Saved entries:
------------------------------------------------------------
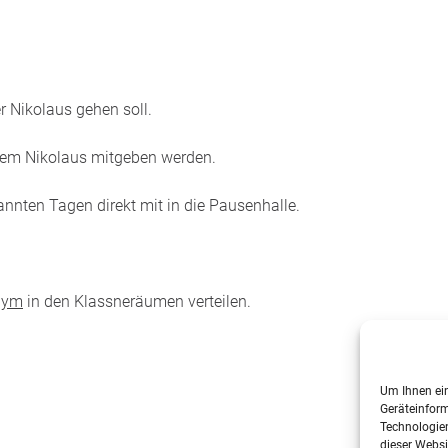
r Nikolaus gehen soll.
r dem Nikolaus mitgeben werden.
annten Tagen direkt mit in die Pausenhalle.
nym
in den Klassneräumen verteilen.
Um Ihnen ein
Geräteinform
Technologien
dieser Websi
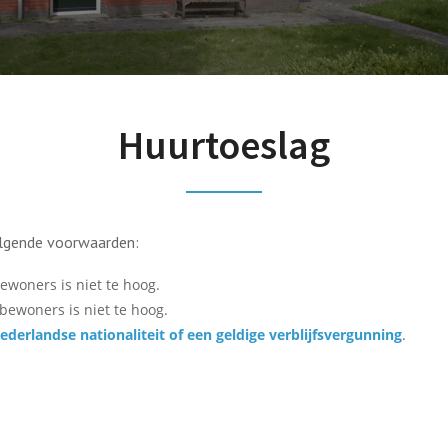
Huurtoeslag
olgende voorwaarden:
woners is niet te hoog.
ewoners is niet te hoog.
ederlandse nationaliteit of een geldige verblijfsvergunning
.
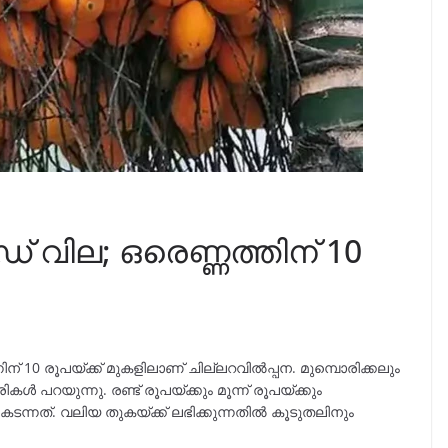
ഡ് വില; ഒരെണ്ണത്തിന് 10
ിന് 10 രൂപയ്ക്ക് മുകളിലാണ് ചില്ലറവില്‍പ്പന. മുമ്പൊരിക്കലും
കൾ പറയുന്നു. രണ്ട് രൂപയ്ക്കും മൂന്ന് രൂപയ്ക്കും
ടന്നത്. വലിയ തുകയ്ക്ക് ലഭിക്കുന്നതിൽ കൂടുതലിനും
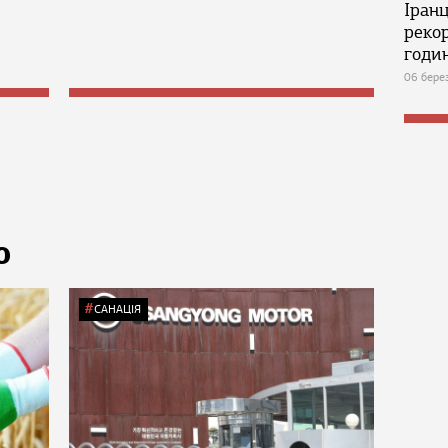
Іран
реко
годин
06 бере
Ю
САНАЦІЯ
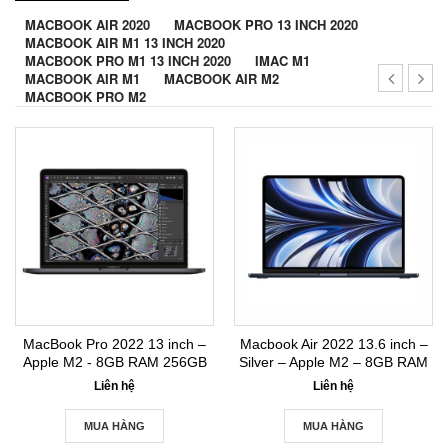
MACBOOK AIR 2020
MACBOOK PRO 13 INCH 2020
MACBOOK AIR M1 13 INCH 2020
MACBOOK PRO M1 13 INCH 2020
IMAC M1
MACBOOK AIR M1
MACBOOK AIR M2
MACBOOK PRO M2
MacBook Pro 2022 13 inch –
Macbook Air 2022 13.6 inch –
Apple M2 - 8GB RAM 256GB
Silver – Apple M2 – 8GB RAM
SSD New Seal
256GB SSD New Seal
Liên hệ
Liên hệ
MUA HÀNG
MUA HÀNG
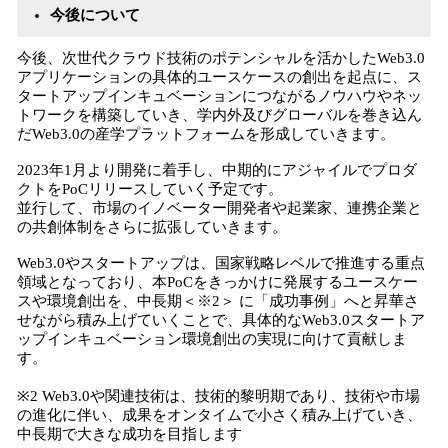
今後について
今後、次世代クラウド技術のポテンシャルを活かしたWeb3.0
アプリケーションの具体的ユースケースの創出を起点に、ス
タートアップインキュベーションにつながるノウハウやネッ
トワークを構築していき、学内外及びグローバルを巻き込ん
だWeb3.0の産学プラットフォームを形成していきます。
2023年1月より開発に着手し、中期的にアジャイルでプロダ
クトをPoCリリースしていく予定です。
並行して、市場のイノベーター開発者や起業家、連携企業と
の共創体制をさらに拡張していきます。
Web3.0やスタートアップは、国家戦略レベルで推進する重点
領域となっており、本PoCをきっかけに発展するユースケー
スや環境創出を、中長期＜※2＞ に「成功事例」へと昇華さ
せながら積み上げていくことで、具体的なWeb3.0スタートア
ップインキュベーション環境創出の実現に向けて貢献しま
す。
※2 Web3.0や関連技術は、技術的黎明期であり、技術や市場
の進化に伴い、成果をオンタイムで小さく積み上げていき、
中長期で大きな成功を目指します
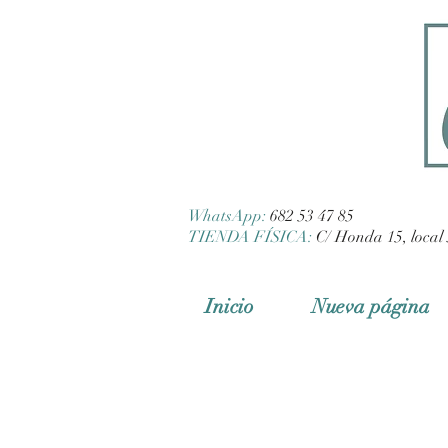
WhatsApp:
682 53 47 85
TIENDA FÍSICA:
C/ Honda 15, local 
Inicio
Nueva página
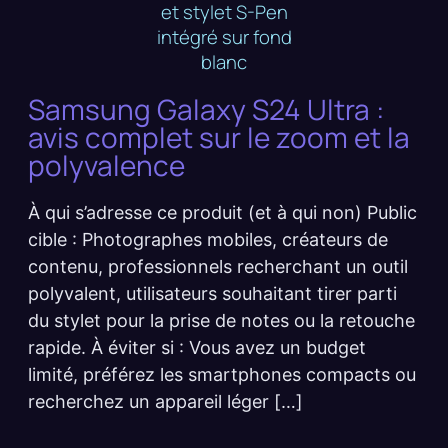
Samsung Galaxy S24 Ultra :
avis complet sur le zoom et la
polyvalence
À qui s’adresse ce produit (et à qui non) Public
cible : Photographes mobiles, créateurs de
contenu, professionnels recherchant un outil
polyvalent, utilisateurs souhaitant tirer parti
du stylet pour la prise de notes ou la retouche
rapide. À éviter si : Vous avez un budget
limité, préférez les smartphones compacts ou
recherchez un appareil léger […]
...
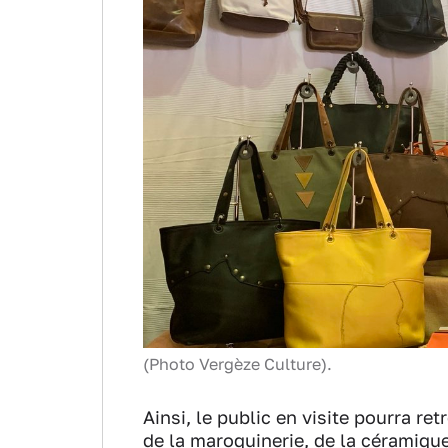
(Photo Vergèze Culture).
Ainsi, le public en visite pourra ret
de la maroquinerie, de la céramiqu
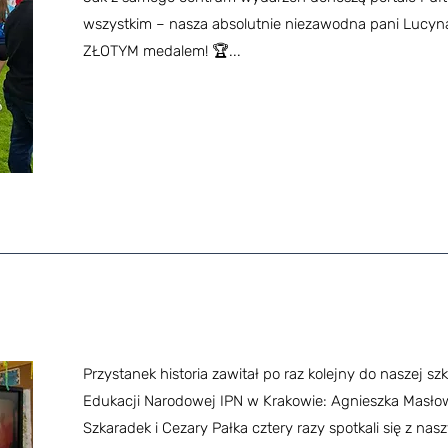
wszystkim – nasza absolutnie niezawodna pani Lucyna
ZŁOTYM medalem! 🏆...
Przystanek historia zawitał po raz kolejny do naszej s
Edukacji Narodowej IPN w Krakowie: Agnieszka Masłows
Szkaradek i Cezary Pałka cztery razy spotkali się z nas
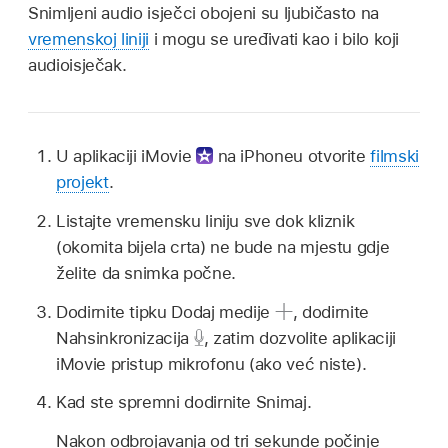
Snimljeni audio isječci obojeni su ljubičasto na
vremenskoj liniji
i mogu se uređivati kao i bilo koji
audioisječak.
U aplikaciji iMovie
na iPhoneu otvorite
filmski
projekt
.
Listajte vremensku liniju sve dok kliznik
(okomita bijela crta) ne bude na mjestu gdje
želite da snimka počne.
Dodirnite tipku Dodaj medije
,
dodirnite
Nahsinkronizacija
,
zatim dozvolite aplikaciji
iMovie pristup mikrofonu (ako već niste).
Kad ste spremni dodirnite Snimaj.
Nakon odbrojavanja od tri sekunde počinje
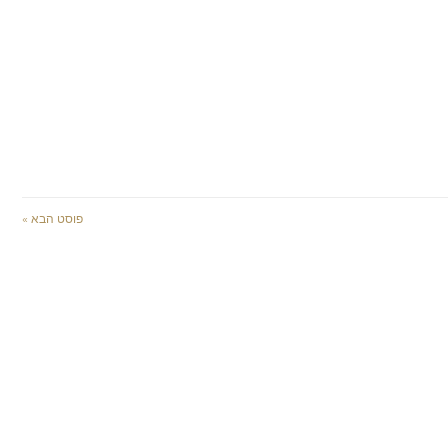
פוסט הבא »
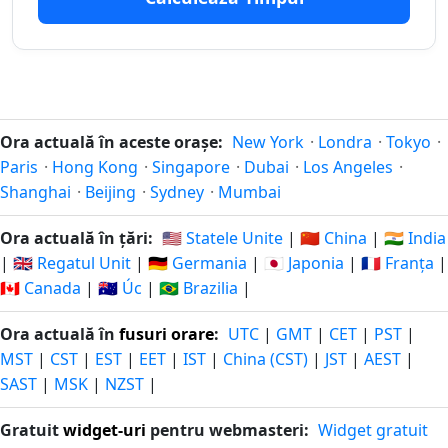
142
142 zile
zile in-
15.03.2026
24.12.2026
peste
urma
143
143 zile
zile in-
14.03.2026
25.12.2026
Ora actuală în aceste orașe:
New York
·
Londra
·
Tokyo
·
peste
urma
Paris
·
Hong Kong
·
Singapore
·
Dubai
·
Los Angeles
·
Shanghai
·
Beijing
·
Sydney
·
Mumbai
144
144 zile
zile in-
13.03.2026
26.12.2026
Ora actuală în țări:
🇺🇸 Statele Unite
|
🇨🇳 China
|
🇮🇳 India
peste
urma
|
🇬🇧 Regatul Unit
|
🇩🇪 Germania
|
🇯🇵 Japonia
|
🇫🇷 Franța
|
🇨🇦 Canada
|
🇦🇺 Úc
|
🇧🇷 Brazilia
|
145
145 zile
zile in-
12.03.2026
27.12.2026
peste
Ora actuală în
fusuri orare
:
UTC
|
GMT
|
CET
|
PST
|
urma
MST
|
CST
|
EST
|
EET
|
IST
|
China (CST)
|
JST
|
AEST
|
SAST
|
MSK
|
NZST
|
146
146 zile
zile in-
11.03.2026
28.12.2026
peste
Gratuit
widget-uri
pentru webmasteri:
Widget gratuit
urma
------------------------------------------------------------
### Your assignment
Every record must be copied exactly, with the pictures left out.

### Worked solution
r Nikolaus gehen soll.
r dem Nikolaus mitgeben werden.
annten Tagen direkt mit in die Pausenhalle.
nym
in den Klassneräumen verteilen.
Um Ihnen ein
Geräteinform
Technologien
dieser Websi
Huurtoeslag
olgende voorwaarden:
woners is niet te hoog.
ewoners is niet te hoog.
ederlandse nationaliteit of een geldige verblijfsvergunning
.
ഡ് വില; ഒരെണ്ണത്തിന് 10
ിന് 10 രൂപയ്ക്ക് മുകളിലാണ് ചില്ലറവില്‍പ്പന. മുമ്പൊരിക്കലും
കൾ പറയുന്നു. രണ്ട് രൂപയ്ക്കും മൂന്ന് രൂപയ്ക്കും
ടന്നത്. വലിയ തുകയ്ക്ക് ലഭിക്കുന്നതിൽ കൂടുതലിനും
Іран
реко
годин
06 бере
Ю
САНАЦІЯ
MACBOOK AIR 2020
MACBOOK PRO 13 INCH 2020
MACBOOK AIR M1 13 INCH 2020
MACBOOK PRO M1 13 INCH 2020
IMAC M1
MACBOOK AIR M1
MACBOOK AIR M2
MACBOOK PRO M2
MacBook Pro 2022 13 inch –
Macbook Air 2022 13.6 inch –
Apple M2 - 8GB RAM 256GB
Silver – Apple M2 – 8GB RAM
SSD New Seal
256GB SSD New Seal
Liên hệ
Liên hệ
MUA HÀNG
MUA HÀNG
今後について
今後、次世代クラウド技術のポテンシャルを活かしたWeb3.0
アプリケーションの具体的ユースケースの創出を起点に、ス
タートアップインキュベーションにつながるノウハウやネッ
トワークを構築していき、学内外及びグローバルを巻き込ん
だWeb3.0の産学プラットフォームを形成していきます。
2023年1月より開発に着手し、中期的にアジャイルでプロダ
クトをPoCリリースしていく予定です。
並行して、市場のイノベーター開発者や起業家、連携企業と
の共創体制をさらに拡張していきます。
Web3.0やスタートアップは、国家戦略レベルで推進する重点
領域となっており、本PoCをきっかけに発展するユースケー
スや環境創出を、中長期＜※2＞ に「成功事例」へと昇華さ
せながら積み上げていくことで、具体的なWeb3.0スタートア
ップインキュベーション環境創出の実現に向けて貢献しま
す。
※2 Web3.0や関連技術は、技術的黎明期であり、技術や市場
の進化に伴い、成果をオンタイムで小さく積み上げていき、
中長期で大きな成功を目指します
WhatsApp:
682 53 47 85
TIENDA FÍSICA:
C/ Honda 15, local 
Inicio
Nueva página
Samsung Galaxy S24 Ultra :
avis complet sur le zoom et la
polyvalence
À qui s’adresse ce produit (et à qui non) Public
cible : Photographes mobiles, créateurs de
contenu, professionnels recherchant un outil
polyvalent, utilisateurs souhaitant tirer parti
du stylet pour la prise de notes ou la retouche
rapide. À éviter si : Vous avez un budget
limité, préférez les smartphones compacts ou
recherchez un appareil léger […]
...
(Photo Vergèze Culture).
Ainsi, le public en visite pourra ret
de la maroquinerie, de la céramiqu
wszystkim – nasza absolutnie niezawodna pani Lucyna
ZŁOTYM medalem! 🏆...
Przystanek historia zawitał po raz kolejny do naszej s
Edukacji Narodowej IPN w Krakowie: Agnieszka Masłows
Szkaradek i Cezary Pałka cztery razy spotkali się z nas
Snimljeni audio isječci obojeni su ljubičasto na
vremenskoj liniji
i mogu se uređivati kao i bilo koji
audioisječak.
U aplikaciji iMovie
na iPhoneu otvorite
filmski
projekt
.
Listajte vremensku liniju sve dok kliznik
(okomita bijela crta) ne bude na mjestu gdje
želite da snimka počne.
Dodirnite tipku Dodaj medije
,
dodirnite
Nahsinkronizacija
,
zatim dozvolite aplikaciji
iMovie pristup mikrofonu (ako već niste).
Kad ste spremni dodirnite Snimaj.
Nakon odbrojavanja od tri sekunde počinje
פוסט הבא »
142
142 zile
zile in-
15.03.2026
24.12.2026
peste
urma
143
143 zile
zile in-
14.03.2026
25.12.2026
Ora actuală în aceste orașe:
New York
·
Londra
·
Tokyo
·
peste
urma
Paris
·
Hong Kong
·
Singapore
·
Dubai
·
Los Angeles
·
Shanghai
·
Beijing
·
Sydney
·
Mumbai
144
144 zile
zile in-
13.03.2026
26.12.2026
Ora actuală în țări:
🇺🇸 Statele Unite
|
🇨🇳 China
|
🇮🇳 India
peste
urma
|
🇬🇧 Regatul Unit
|
🇩🇪 Germania
|
🇯🇵 Japonia
|
🇫🇷 Franța
|
🇨🇦 Canada
|
🇦🇺 Úc
|
🇧🇷 Brazilia
|
145
145 zile
zile in-
12.03.2026
27.12.2026
peste
Ora actuală în
fusuri orare
:
UTC
|
GMT
|
CET
|
PST
|
urma
MST
|
CST
|
EST
|
EET
|
IST
|
China (CST)
|
JST
|
AEST
|
SAST
|
MSK
|
NZST
|
146
146 zile
zile in-
11.03.2026
28.12.2026
peste
Gratuit
widget-uri
pentru webmasteri:
Widget gratuit
urma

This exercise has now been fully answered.